Monsters and Men: A sure-footed study of racial disharmony
Review: Writer-director Reinaldo Marcus Green’s debut offers no easy answers
Chanté Adams and Kelvin Harrison jnr
Film Title: Monsters and Men
Director: Reinaldo Marcus Green
Starring: John David Washington, Anthony Ramos, Kelvin Harrison Jr, Rob Morgan, Nicole Beharie, Jasmine Cephas Jones, Chante Adams
Running Time: 95 min
Reinaldo Marcus Green’s thought-provoking debut feature concerns an incident in which an unarmed black man is shot dead by police on a Brooklyn street corner.
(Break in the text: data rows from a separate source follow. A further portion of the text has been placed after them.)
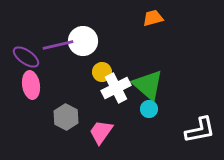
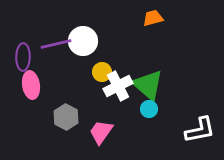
purple line: moved 2 px left, 1 px up
purple ellipse: moved 3 px left; rotated 56 degrees clockwise
white cross: moved 2 px right, 2 px up
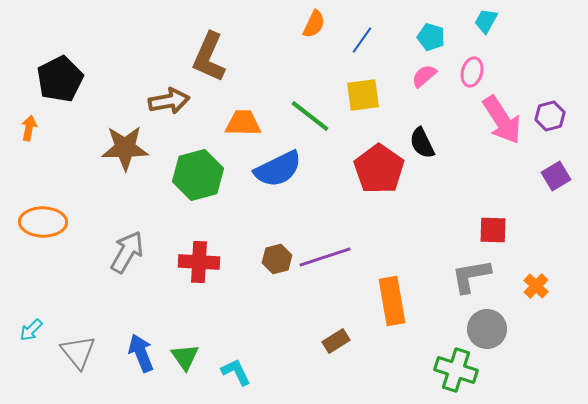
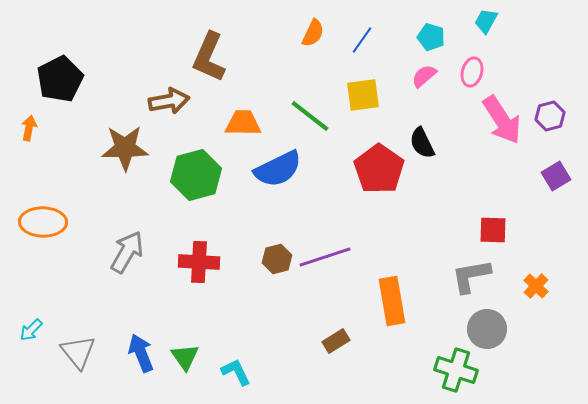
orange semicircle: moved 1 px left, 9 px down
green hexagon: moved 2 px left
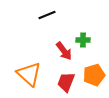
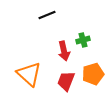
green cross: rotated 16 degrees counterclockwise
red arrow: rotated 24 degrees clockwise
orange pentagon: moved 1 px left, 1 px up
red trapezoid: moved 1 px up
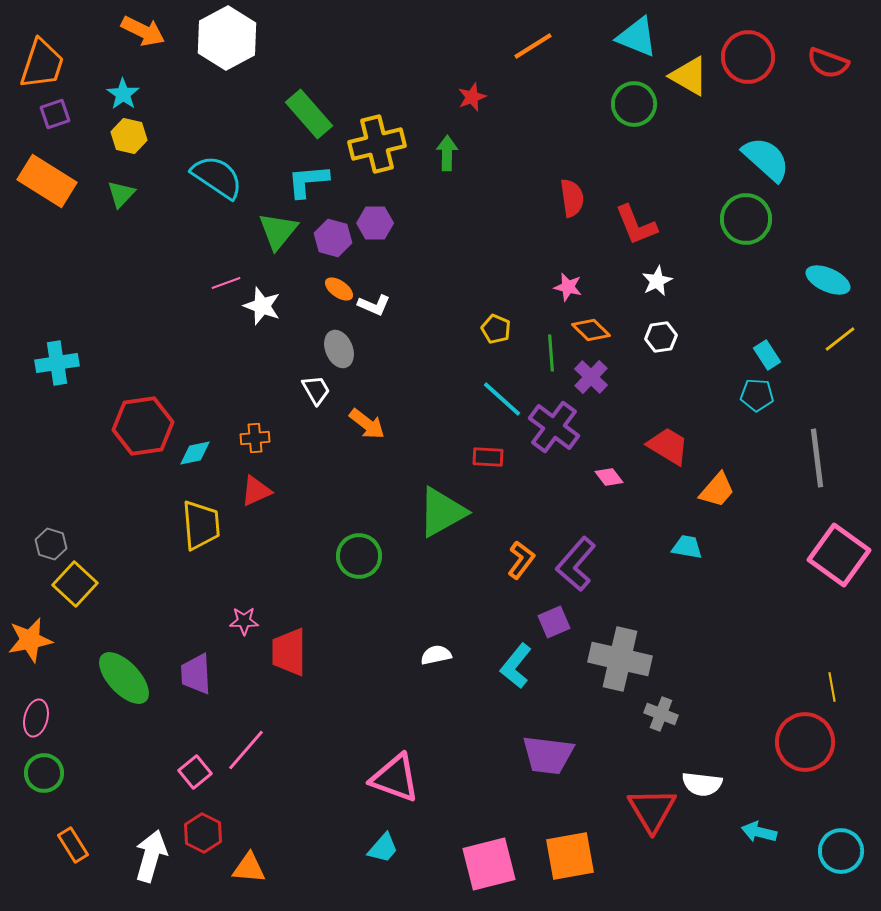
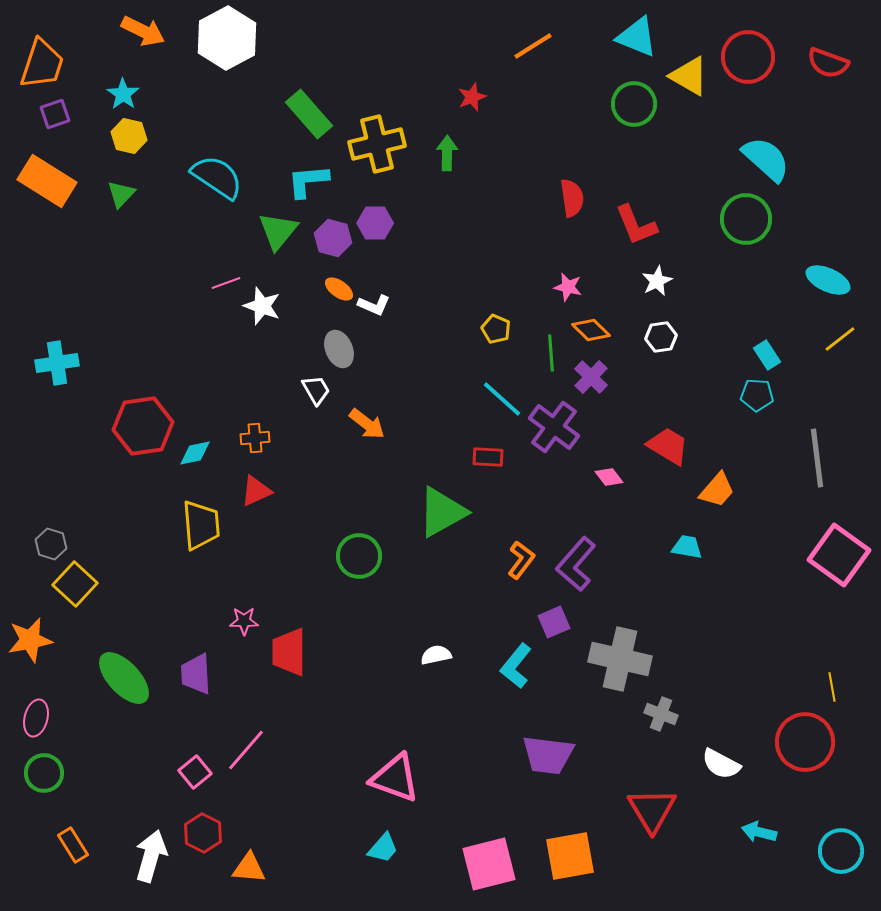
white semicircle at (702, 784): moved 19 px right, 20 px up; rotated 21 degrees clockwise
There are obvious parallels between Monsters and Men and the Eric Garner case, but Green isn’t interested in a straight-up procedural.
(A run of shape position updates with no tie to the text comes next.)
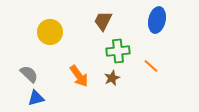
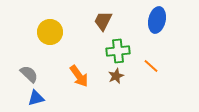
brown star: moved 4 px right, 2 px up
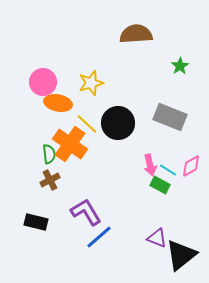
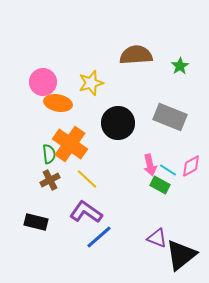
brown semicircle: moved 21 px down
yellow line: moved 55 px down
purple L-shape: rotated 24 degrees counterclockwise
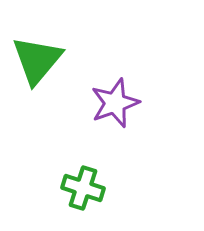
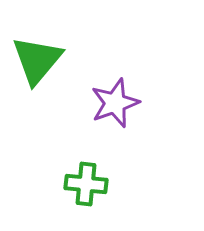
green cross: moved 3 px right, 4 px up; rotated 12 degrees counterclockwise
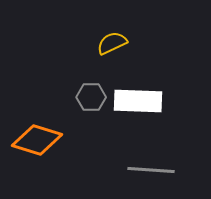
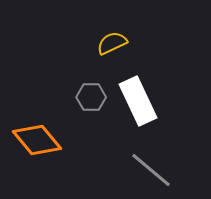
white rectangle: rotated 63 degrees clockwise
orange diamond: rotated 33 degrees clockwise
gray line: rotated 36 degrees clockwise
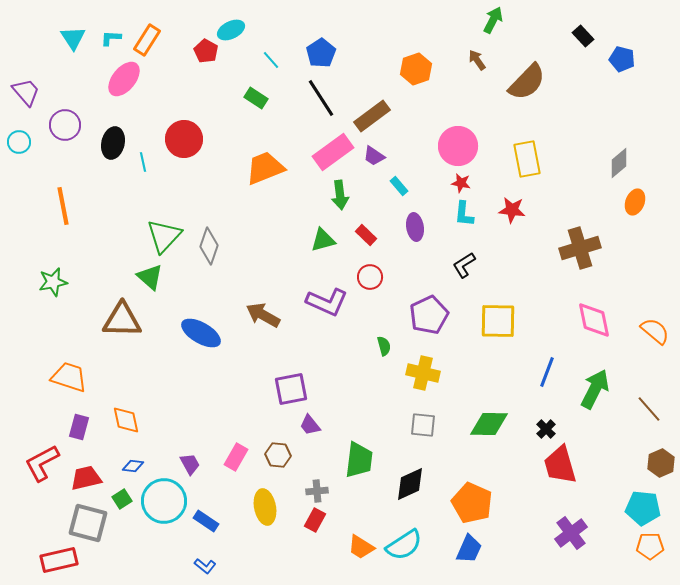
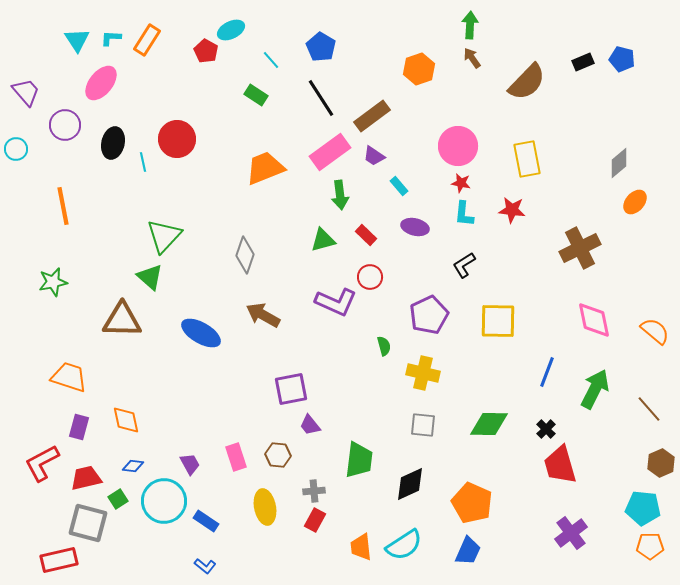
green arrow at (493, 20): moved 23 px left, 5 px down; rotated 24 degrees counterclockwise
black rectangle at (583, 36): moved 26 px down; rotated 70 degrees counterclockwise
cyan triangle at (73, 38): moved 4 px right, 2 px down
blue pentagon at (321, 53): moved 6 px up; rotated 8 degrees counterclockwise
brown arrow at (477, 60): moved 5 px left, 2 px up
orange hexagon at (416, 69): moved 3 px right
pink ellipse at (124, 79): moved 23 px left, 4 px down
green rectangle at (256, 98): moved 3 px up
red circle at (184, 139): moved 7 px left
cyan circle at (19, 142): moved 3 px left, 7 px down
pink rectangle at (333, 152): moved 3 px left
orange ellipse at (635, 202): rotated 20 degrees clockwise
purple ellipse at (415, 227): rotated 68 degrees counterclockwise
gray diamond at (209, 246): moved 36 px right, 9 px down
brown cross at (580, 248): rotated 9 degrees counterclockwise
purple L-shape at (327, 302): moved 9 px right
pink rectangle at (236, 457): rotated 48 degrees counterclockwise
gray cross at (317, 491): moved 3 px left
green square at (122, 499): moved 4 px left
orange trapezoid at (361, 547): rotated 52 degrees clockwise
blue trapezoid at (469, 549): moved 1 px left, 2 px down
His film unfolds as a triptych, in which each segment chronicles a compromised, complex set of ethics and concerns.
Dennis (John David Washington) is a black New York police officer. An early encounter with a traffic cop demonstrates that he’s more than aware of the systemic prejudices that exist in his workplace, but he’s equally aware that he and his colleagues are forced to make impossible decisions everyday.
His African-American friends expect him to take a stand when Big D (Samel Edwards), a harmless hustler who sells loose cigarettes outside a Bedford-Stuyvesant deli, is shot and killed. The same incident is recorded by Manny (Anthony Ramos) on his phone.
Manny is a former felon hoping to make a new life for himself and his young family. Uploading the video is the right thing to do but it can only jeopardise his precarious situation. The third story concerns Zee (Kelvin Harrison jnr), a promising high-school baseball star.
When the youngster is harassed by cops on the street, he ignores his father’s advice to keep his head down, and becomes involved with activists, led by local firebrand Zoe (Chanté Adams).
Green’s quietly ambitious, engrossing film is powered along by terrific central turns from Washington and Ramos, its winning approximation of verité and Kris Bowers’ slyly building score.
There are no answers here, easy or otherwise, only dilemmas and counterpoints. A remarkably sure-footed first film from writer-director Green.